Four ancient bronze battering rams — each weighing a colossal 450lbs — have been recovered from Roman wrecks that sunk off the coast of Sicily in 241 BC.
Originally attached to the bows of warships, the rams were used against the Carthaginian fleet during the Battle of the Aegates that ended the First Punic War.
Fought in the waters around Sicily and North Africa, this conflict between the Phoenicians and the Romans lasted 23 years — the longest naval war of antiquity.
Each once-gleaming ram boasts three blades on each side which would have been used to try to splinter the wooden hulls of enemy vessels.
Damage seen on some of the rams suggest that ships went head-to-head in collisions the team said must have been 'very violent'.
Accounts suggest that the Romans succeeded in sinking 50 Carthaginian ships.
The rams have not been the only underwater finds from the area this summer — with the wrecks of three merchant vessels, all loaded with ceramic jars, also found.
The archaeological efforts have been led by the Sicilian Marine Archaeology Unit, in tandem with the US non-profit the RPM Nautical Foundation.
According to the Greek Historians Polybius and Diodorus of Sicily, the Battle of the Aegates was held in the waters around the Aegadian Islands on March 10, 241 BC.
The Carthaginian fleet was led by Hanno, son of Hannibal, who had previously provided support to the military commander Hannibal Gisco during the Roman siege of Agrigentum, on the southern Sicilian coastline, in 262 BC.
Whether Hanno was the son of Hannibal Gisco is unclear — the Punic [Western Phoenician] nobles used a remarkably limited repertoire of around 10 first names. In fact, accounts list at least three Hannibals and five Hannos in the Punic wars.
The Roman forces, meanwhile, were commanded by the Praetor Quintus Valerius Falto — stepping in for his superior, Gaius Lutatius Catulus, who had been injured in the siege of Drepana (known today as Trapani), which from from 249–241 BC.
Following Catulus' intensification of the siege, the Carthaginians were forced to send a fleet to support the town — and it was this that the recently-bolstered Roman navy intercepted and defeated at the Battle of the Aegates.

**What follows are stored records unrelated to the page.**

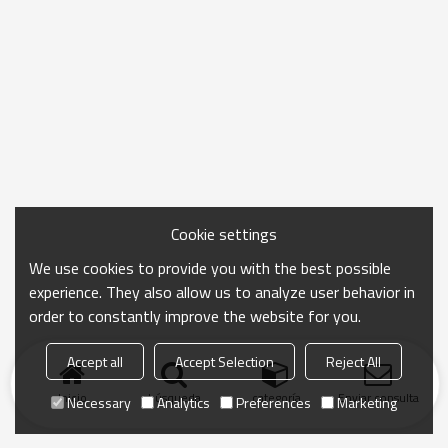
Cookie settings
We use cookies to provide you with the best possible
experience. They also allow us to analyze user behavior in
order to constantly improve the website for you.
Accept all
Accept Selection
Reject All
Inicio
búsqueda
categoría
Enviar consulta
Necessary
Analytics
Preferences
Marketing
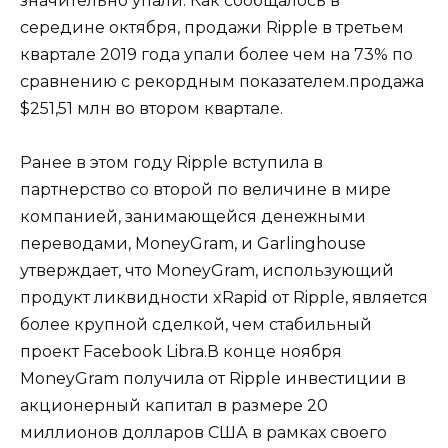
значительно упали. Как сообщалось в
середине октября, продажи Ripple в третьем
квартале 2019 года упали более чем на 73% по
сравнению с рекордным показателем.продажа
$251,51 млн во втором квартале.
Ранее в этом году Ripple вступила в
партнерство со второй по величине в мире
компанией, занимающейся денежными
переводами, MoneyGram, и Garlinghouse
утверждает, что MoneyGram, использующий
продукт ликвидности xRapid от Ripple, является
более крупной сделкой, чем стабильный
проект Facebook Libra.В конце ноября
MoneyGram получила от Ripple инвестиции в
акционерный капитал в размере 20
миллионов долларов США в рамках своего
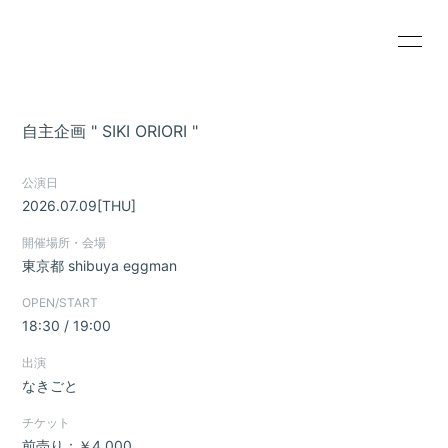
HOME
INFORMATION
自主企画 " SIKI ORIORI "
SCHEDULE
PROFILE
公演日
VIDEO
DISCOGRAPHY
2026.07.09
[THU]
GOODS
CONTACT
開催場所・会場
東京都
shibuya eggman
RADIO
人間倶楽部(お試し
版)
OPEN/START
18:30 / 19:00
出演
なきごと
チケット
無料会員登録
ログイン
前売り：￥4,000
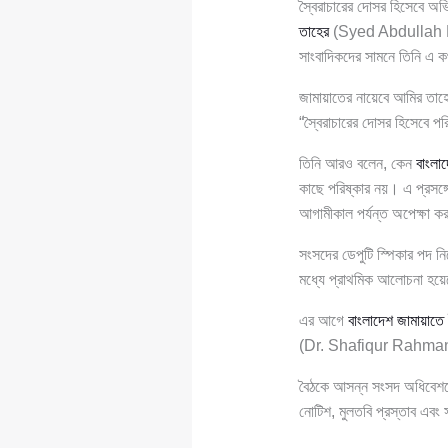
স্বৈরাচারের দোসর হিসেবে অভি
তাহের
(Syed Abdullah Muha
সাংবাদিকদের সামনে তিনি এ 
জামায়াতের নায়েবে আমির তাহে
“স্বৈরাচারের দোসর হিসেবে 
তিনি আরও বলেন, কেন
বাংলা
কাছে পরিষ্কার নয়। এ প্রসঙ্গে
আগামীকাল পর্যন্ত অপেক্ষা 
সংসদের ডেপুটি স্পিকার পদ ন
মধ্যে প্রাথমিক আলোচনা হয়ে
এর আগে
বাংলাদেশ জামায়াতে
(Dr. Shafiqur Rahman) এর
বৈঠকে আসন্ন সংসদ অধিবেশনে
নোটিশ, মুলতবি প্রস্তাব এবং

The site of the battle was identified back in 2010 by the Italian archaeologist Sebastiano Tusa, after a local fisherman recovered a battering ram from the conflict and presented it to a Sicilian dentist. Since then, 25 more rams have been recovered.
Accounts suggest that the Romans sunk 50 Carthaginian vessels and captured 70 more, although at the cost of 30 of their own ships and damage to 50 more.
It is thought that the fleets of both sides originally numbered some 200 vessels.
Victory in the battle is credit to the greater manoeuvrability of the Roman ships, which enabled them to ram their opponent's vessels.
'We believed that ships tried to ram each other broadside,' RPM Nautical Foundation's David Ruff told the Times.
'But many of the rams we have discovered are damaged, suggesting they went head to head. Either way, these were very violent collisions.'
It is believed that the Romans jettisoned their masts and anchors in order to make their ships — which could be rowed with oars — lighter before engaging the Carthaginian fleet. Certainly, Professor Tusa recovered anchors from the seabed.
In contrast, the Carthaginian vessels were laden down with supplies that they had intended to offload at the sieged ports of Drepana and Lilybaeum (today known as Marsala) prior to engaging the Roman fleet.
They were also poorly manned, having similarly been unable to pick up the complement of marines from Sicily as had also been planned.
Evidence also suggests that the Romans might have been a little more disciplined when it came to the construction of their maritime weaponry.
'Carthaginian rams we have found have inscriptions to the god Baal on them and are less well made than the Roman rams,' the head of Sicily's Marine Archaeology Unit, Valeria Livigni, told the Times.
The Roman weapons, she explained, 'have an inscription by a judge to verify that they had been made according to the rules and met standards.'
The remainder of the Carthaginian fleet succeeded in fleeing thanks to a change in wind — one the Romans, having left behind their masts, sails and rigging, were unable to similarly exploit. On arrival at Carthage, Hanno was crucified for his failure.
In the wake of the battle, Carthage sued for peace, as part of which it surrendered Sicily to Roman control — alongside paying substantial reparations — as was agreed under the so-called Treaty of Lutatius.
According to Dr Livigni, the three merchant vessels that their expedition has brought to light were found among the Aegadian Islands, near the island of Ustica and off the coast of Isola delle Femmine.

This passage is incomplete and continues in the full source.